Top of Data shown

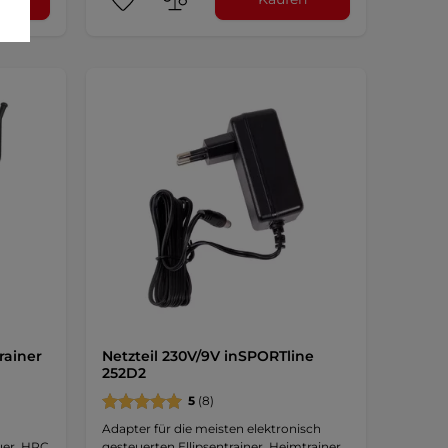
rainer
Netzteil 230V/9V inSPORTline
252D2
5
(8)
Adapter für die meisten elektronisch
uer, HRC
gesteuerten Ellipsentrainer, Heimtrainer,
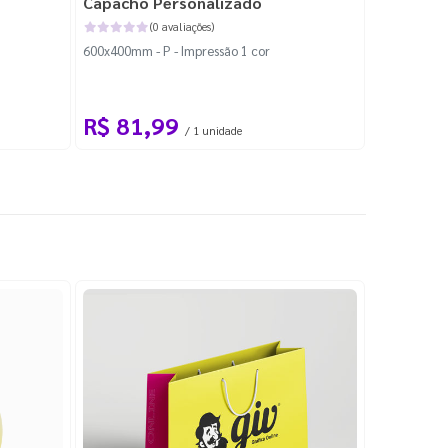
Capacho Personalizado
Adesivo 
(0 avaliações)
600x400mm - P - Impressão 1 cor
204x184mm -
Corte Perso
R$ 81,99
R$ 10
/ 1 unidade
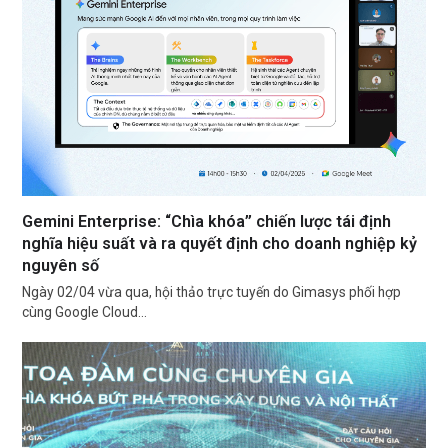
Gemini Enterprise: “Chìa khóa” chiến lược tái định
nghĩa hiệu suất và ra quyết định cho doanh nghiệp kỷ
nguyên số
Ngày 02/04 vừa qua, hội thảo trực tuyến do Gimasys phối hợp
cùng Google Cloud…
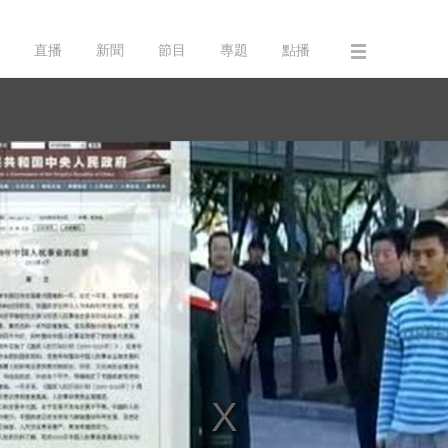
直播
新聞
節目
專題
點播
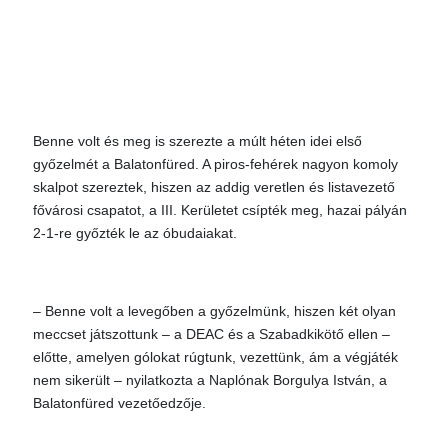
Benne volt és meg is szerezte a múlt héten idei első
győzelmét a Balatonfüred. A piros-fehérek nagyon komoly
skalpot szereztek, hiszen az addig veretlen és listavezető
fővárosi csapatot, a III. Kerületet csíp­ték meg, hazai pályán
2-1-re győzték le az óbudaiakat.
– Benne volt a levegőben a győzelmünk, hiszen két olyan
meccset játszottunk – a DEAC és a Szabadkikötő ellen –
előtte, amelyen gólokat rúgtunk, vezettünk, ám a végjáték
nem sikerült – nyilatkozta a Naplónak Borgulya István, a
Balatonfüred vezetőedzője.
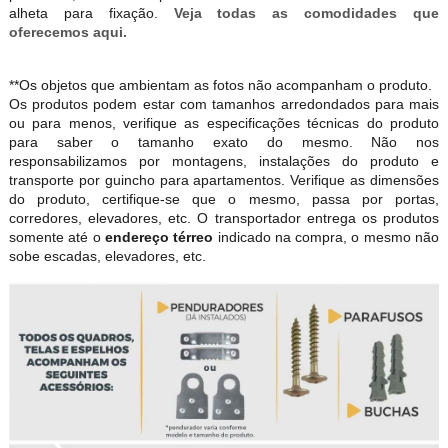
alheta para fixação.
Veja todas as comodidades que
oferecemos aqui.
**Os objetos que ambientam as fotos não acompanham o produto.
Os produtos podem estar com tamanhos arredondados para mais
ou para menos, verifique as especificações técnicas do produto
para saber o tamanho exato do mesmo. Não nos
responsabilizamos por montagens, instalações do produto e
transporte por guincho para apartamentos. Verifique as dimensões
do produto, certifique-se que o mesmo, passa por portas,
corredores, elevadores, etc. O transportador entrega os produtos
somente até o
endereço térreo
indicado na compra, o mesmo não
sobe escadas, elevadores, etc.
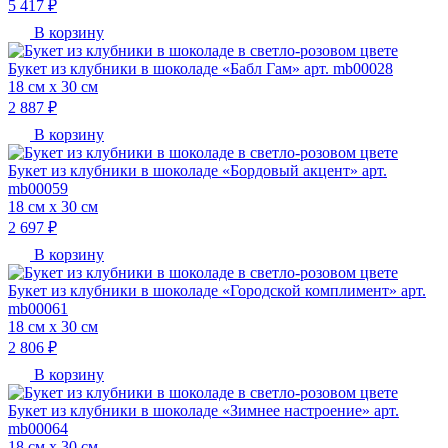
5 417 ₽
В корзину
Букет из клубники в шоколаде «Бабл Гам» арт. mb00028
18 см х 30 см
2 887 ₽
В корзину
Букет из клубники в шоколаде «Бордовый акцент» арт.
mb00059
18 см х 30 см
2 697 ₽
В корзину
Букет из клубники в шоколаде «Городской комплимент» арт.
mb00061
18 см х 30 см
2 806 ₽
В корзину
Букет из клубники в шоколаде «Зимнее настроение» арт.
mb00064
18 см х 30 см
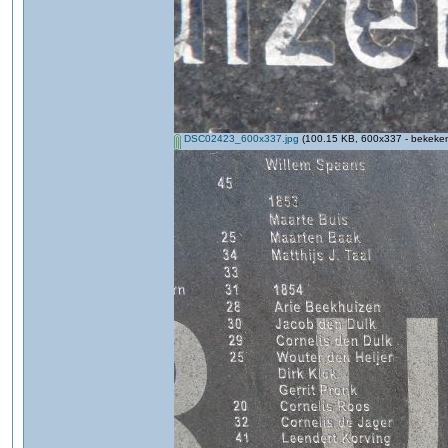
DSC02423_600x337.jpg
(100.15 KB, 600x337 - bekeken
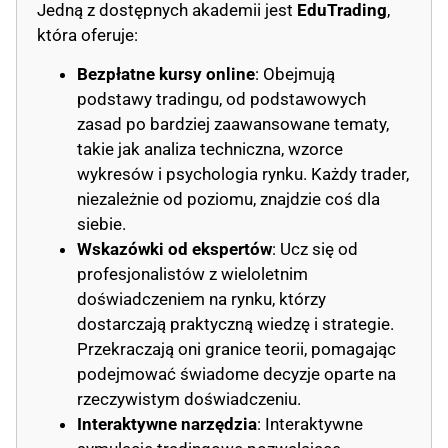
Jedną z dostępnych akademii jest
EduTrading
,
która oferuje:
Bezpłatne kursy online
: Obejmują
podstawy tradingu, od podstawowych
zasad po bardziej zaawansowane tematy,
takie jak analiza techniczna, wzorce
wykresów i psychologia rynku. Każdy trader,
niezależnie od poziomu, znajdzie coś dla
siebie.
Wskazówki od ekspertów
: Ucz się od
profesjonalistów z wieloletnim
doświadczeniem na rynku, którzy
dostarczają praktyczną wiedzę i strategie.
Przekraczają oni granice teorii, pomagając
podejmować świadome decyzje oparte na
rzeczywistym doświadczeniu.
Interaktywne narzędzia
: Interaktywne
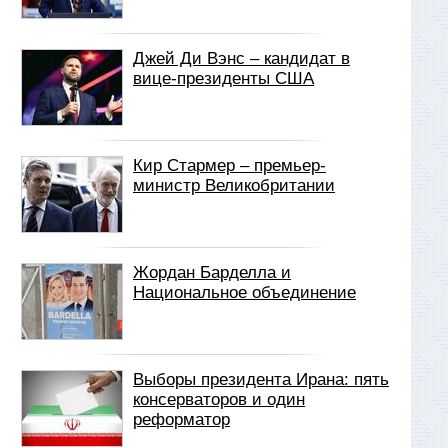
Джей Ди Вэнс – кандидат в
вице-президенты США
Кир Стармер – премьер-
министр Великобритании
Жордан Барделла и
Национальное объединение
Выборы президента Ирана: пять
консерваторов и один
реформатор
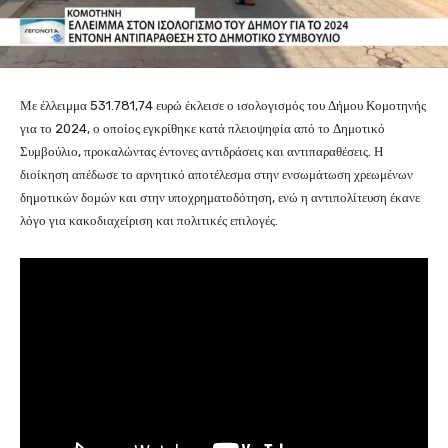
Με έλλειμμα 531.781,74 ευρώ έκλεισε ο ισολογισμός του Δήμου Κομοτηνής
για το 2024, ο οποίος εγκρίθηκε κατά πλειοψηφία από το Δημοτικό
Συμβούλιο, προκαλώντας έντονες αντιδράσεις και αντιπαραθέσεις. Η
διοίκηση απέδωσε το αρνητικό αποτέλεσμα στην ενσωμάτωση χρεωμένων
δημοτικών δομών και στην υποχρηματοδότηση, ενώ η αντιπολίτευση έκανε
λόγο για κακοδιαχείριση και πολιτικές επιλογές.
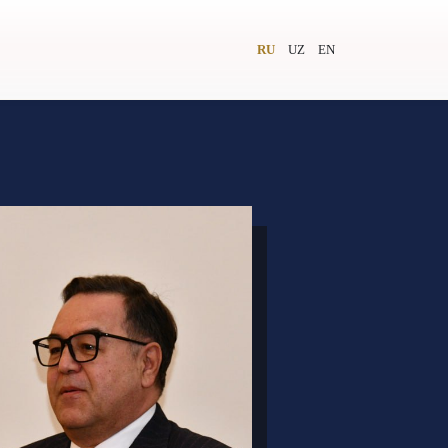
RU
UZ
EN
и
Видеолекторий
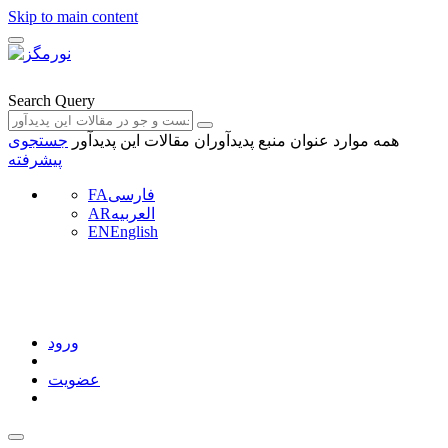
Skip to main content
Search Query
همه موارد
عنوان منبع
پدیدآوران
مقالات این پدیدآور
جستجوی
پیشرفته
فارسی
FA
العربیه
AR
EN
English
ورود
عضویت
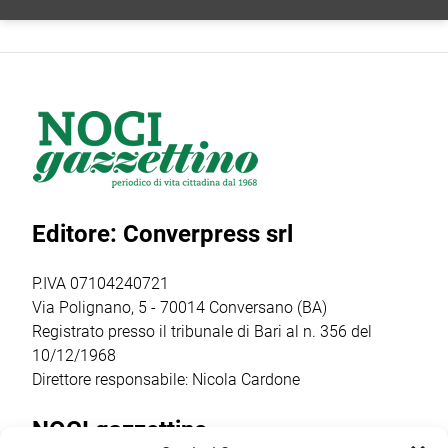
coinvolte
Noci Film Fest,
Luigi Gallo, la
nell’edizione
Woom Italia,
finale nazionale
2026 di Chiostri e
main partner
del contest
Inchiostri, la
della
artistico “Nasce
Gnostra Kids
manifestazione,
un Talento”, uno
merita un plauso
presenta la
dei format più
particolare perché
masterclass
seguiti e in
palcoscenico di
“Catturare il reale
crescita del sud
un percorso che
nel cinema breve:
Italia. […]
Editore: Converpress srl
ha coinvolto
il corto
autori, […]
documentario”,
condotta dalla
P.IVA 07104240721
regista,
Via Polignano, 5 - 70014 Conversano (BA)
sceneggiatrice […]
Registrato presso il tribunale di Bari al n. 356 del
10/12/1968
Direttore responsabile: Nicola Cardone
NOCI gazzettino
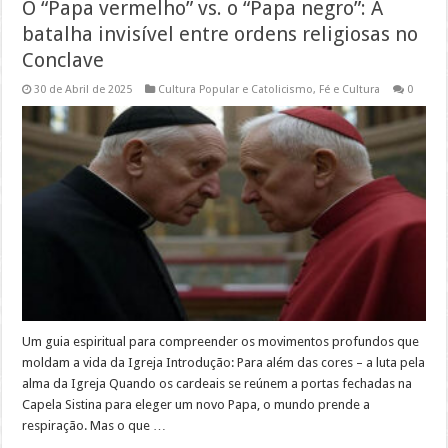
O “Papa vermelho” vs. o “Papa negro”: A
batalha invisível entre ordens religiosas no
Conclave
30 de Abril de 2025
Cultura Popular e Catolicismo
,
Fé e Cultura
0
Um guia espiritual para compreender os movimentos profundos que
moldam a vida da Igreja Introdução: Para além das cores – a luta pela
alma da Igreja Quando os cardeais se reúnem a portas fechadas na
Capela Sistina para eleger um novo Papa, o mundo prende a
respiração. Mas o que …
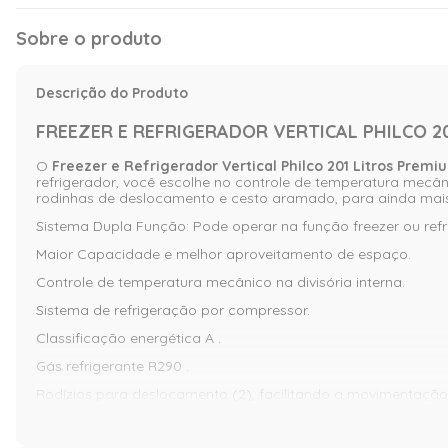
Sobre o produto
Descrição do Produto
FREEZER E REFRIGERADOR VERTICAL PHILCO 20
O
Freezer e Refrigerador Vertical Philco 201 Litros Premi
refrigerador, você escolhe no controle de temperatura mecâ
rodinhas de deslocamento e cesto aramado, para ainda mais f
Sistema Dupla Função: Pode operar na função freezer ou refr
Maior Capacidade e melhor aproveitamento de espaço.
Controle de temperatura mecânico na divisória interna.
Sistema de refrigeração por compressor.
Classificação energética A .
Gás refrigerante R290 .
Rodízios para deslocamento (2), facilitando a movimentação
Degelo Manual .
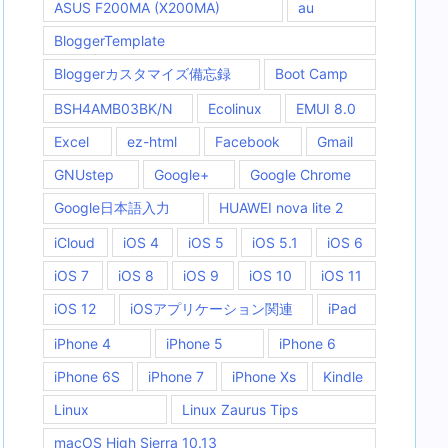
ASUS F200MA (X200MA)
au
BloggerTemplate
Bloggerカスタマイズ備忘録
Boot Camp
BSH4AMB03BK/N
Ecolinux
EMUI 8.0
Excel
ez-html
Facebook
Gmail
GNUstep
Google+
Google Chrome
Google日本語入力
HUAWEI nova lite 2
iCloud
iOS 4
iOS 5
iOS 5.1
iOS 6
iOS 7
iOS 8
iOS 9
iOS 10
iOS 11
iOS 12
iOSアプリケーション関連
iPad
iPhone 4
iPhone 5
iPhone 6
iPhone 6S
iPhone 7
iPhone Xs
Kindle
Linux
Linux Zaurus Tips
macOS High Sierra 10.13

Bottom of Data shown

What you have to do: What you return should be the entries from above, unchanged and without their images.

Output for this exercise:
rainer
Netzteil 230V/9V inSPORTline
252D2
5
(8)
Adapter für die meisten elektronisch
uer, HRC
gesteuerten Ellipsentrainer, Heimtrainer,
Capacho Personalizado
Adesivo 
(0 avaliações)
600x400mm - P - Impressão 1 cor
204x184mm -
Corte Perso
R$ 81,99
R$ 10
/ 1 unidade
Gemini Enterprise: “Chìa khóa” chiến lược tái định
nghĩa hiệu suất và ra quyết định cho doanh nghiệp kỷ
nguyên số
Ngày 02/04 vừa qua, hội thảo trực tuyến do Gimasys phối hợp
cùng Google Cloud…
直播
新聞
節目
專題
點播
Benne volt és meg is szerezte a múlt héten idei első
győzelmét a Balatonfüred. A piros-fehérek nagyon komoly
skalpot szereztek, hiszen az addig veretlen és listavezető
fővárosi csapatot, a III. Kerületet csíp­ték meg, hazai pályán
2-1-re győzték le az óbudaiakat.
– Benne volt a levegőben a győzelmünk, hiszen két olyan
meccset játszottunk – a DEAC és a Szabadkikötő ellen –
előtte, amelyen gólokat rúgtunk, vezettünk, ám a végjáték
nem sikerült – nyilatkozta a Naplónak Borgulya István, a
Balatonfüred vezetőedzője.
alheta para fixação.
Veja todas as comodidades que
oferecemos aqui.
**Os objetos que ambientam as fotos não acompanham o produto.
Os produtos podem estar com tamanhos arredondados para mais
ou para menos, verifique as especificações técnicas do produto
para saber o tamanho exato do mesmo. Não nos
responsabilizamos por montagens, instalações do produto e
transporte por guincho para apartamentos. Verifique as dimensões
do produto, certifique-se que o mesmo, passa por portas,
corredores, elevadores, etc. O transportador entrega os produtos
somente até o
endereço térreo
indicado na compra, o mesmo não
sobe escadas, elevadores, etc.
5 417 ₽
В корзину
Букет из клубники в шоколаде «Бабл Гам» арт. mb00028
18 см х 30 см
2 887 ₽
В корзину
Букет из клубники в шоколаде «Бордовый акцент» арт.
mb00059
18 см х 30 см
2 697 ₽
В корзину
Букет из клубники в шоколаде «Городской комплимент» арт.
mb00061
18 см х 30 см
2 806 ₽
В корзину
Букет из клубники в шоколаде «Зимнее настроение» арт.
mb00064
18 см х 30 см
DSC02423_600x337.jpg
(100.15 KB, 600x337 - bekeken
Jedną z dostępnych akademii jest
EduTrading
,
która oferuje:
Bezpłatne kursy online
: Obejmują
podstawy tradingu, od podstawowych
zasad po bardziej zaawansowane tematy,
takie jak analiza techniczna, wzorce
wykresów i psychologia rynku. Każdy trader,
niezależnie od poziomu, znajdzie coś dla
siebie.
Wskazówki od ekspertów
: Ucz się od
profesjonalistów z wieloletnim
doświadczeniem na rynku, którzy
dostarczają praktyczną wiedzę i strategie.
Przekraczają oni granice teorii, pomagając
podejmować świadome decyzje oparte na
rzeczywistym doświadczeniu.
Interaktywne narzędzia
: Interaktywne
Джей Ди Вэнс – кандидат в
вице-президенты США
Кир Стармер – премьер-
министр Великобритании
Жордан Барделла и
Национальное объединение
Выборы президента Ирана: пять
консерваторов и один
реформатор
Με έλλειμμα 531.781,74 ευρώ έκλεισε ο ισολογισμός του Δήμου Κομοτηνής
για το 2024, ο οποίος εγκρίθηκε κατά πλειοψηφία από το Δημοτικό
Συμβούλιο, προκαλώντας έντονες αντιδράσεις και αντιπαραθέσεις. Η
διοίκηση απέδωσε το αρνητικό αποτέλεσμα στην ενσωμάτωση χρεωμένων
δημοτικών δομών και στην υποχρηματοδότηση, ενώ η αντιπολίτευση έκανε
λόγο για κακοδιαχείριση και πολιτικές επιλογές.
RU
UZ
EN
и
Видеолекторий
Skip to main content
Search Query
همه موارد
عنوان منبع
پدیدآوران
مقالات این پدیدآور
جستجوی
پیشرفته
فارسی
FA
العربیه
AR
EN
English
ورود
عضویت
coinvolte
Noci Film Fest,
Luigi Gallo, la
nell’edizione
Woom Italia,
finale nazionale
2026 di Chiostri e
main partner
del contest
Inchiostri, la
della
artistico “Nasce
Gnostra Kids
manifestazione,
un Talento”, uno
merita un plauso
presenta la
dei format più
particolare perché
masterclass
seguiti e in
palcoscenico di
“Catturare il reale
crescita del sud
un percorso che
nel cinema breve:
Italia. […]
Editore: Converpress srl
ha coinvolto
il corto
autori, […]
documentario”,
condotta dalla
P.IVA 07104240721
regista,
Via Polignano, 5 - 70014 Conversano (BA)
sceneggiatrice […]
Registrato presso il tribunale di Bari al n. 356 del
10/12/1968
Direttore responsabile: Nicola Cardone
NOCI gazzettino
O “Papa vermelho” vs. o “Papa negro”: A
batalha invisível entre ordens religiosas no
Conclave
30 de Abril de 2025
Cultura Popular e Catolicismo
,
Fé e Cultura
0
Um guia espiritual para compreender os movimentos profundos que
moldam a vida da Igreja Introdução: Para além das cores – a luta pela
alma da Igreja Quando os cardeais se reúnem a portas fechadas na
Capela Sistina para eleger um novo Papa, o mundo prende a
respiração. Mas o que …
Sobre o produto
Descrição do Produto
FREEZER E REFRIGERADOR VERTICAL PHILCO 20
O
Freezer e Refrigerador Vertical Philco 201 Litros Premi
refrigerador, você escolhe no controle de temperatura mecâ
rodinhas de deslocamento e cesto aramado, para ainda mais f
Sistema Dupla Função: Pode operar na função freezer ou refr
Maior Capacidade e melhor aproveitamento de espaço.
Controle de temperatura mecânico na divisória interna.
Sistema de refrigeração por compressor.
Classificação energética A .
Gás refrigerante R290 .
Rodízios para deslocamento (2), facilitando a movimentação
Degelo Manual .
ASUS F200MA (X200MA)
au
BloggerTemplate
Bloggerカスタマイズ備忘録
Boot Camp
BSH4AMB03BK/N
Ecolinux
EMUI 8.0
Excel
ez-html
Facebook
Gmail
GNUstep
Google+
Google Chrome
Google日本語入力
HUAWEI nova lite 2
iCloud
iOS 4
iOS 5
iOS 5.1
iOS 6
iOS 7
iOS 8
iOS 9
iOS 10
iOS 11
iOS 12
iOSアプリケーション関連
iPad
iPhone 4
iPhone 5
iPhone 6
iPhone 6S
iPhone 7
iPhone Xs
Kindle
Linux
Linux Zaurus Tips
macOS High Sierra 10.13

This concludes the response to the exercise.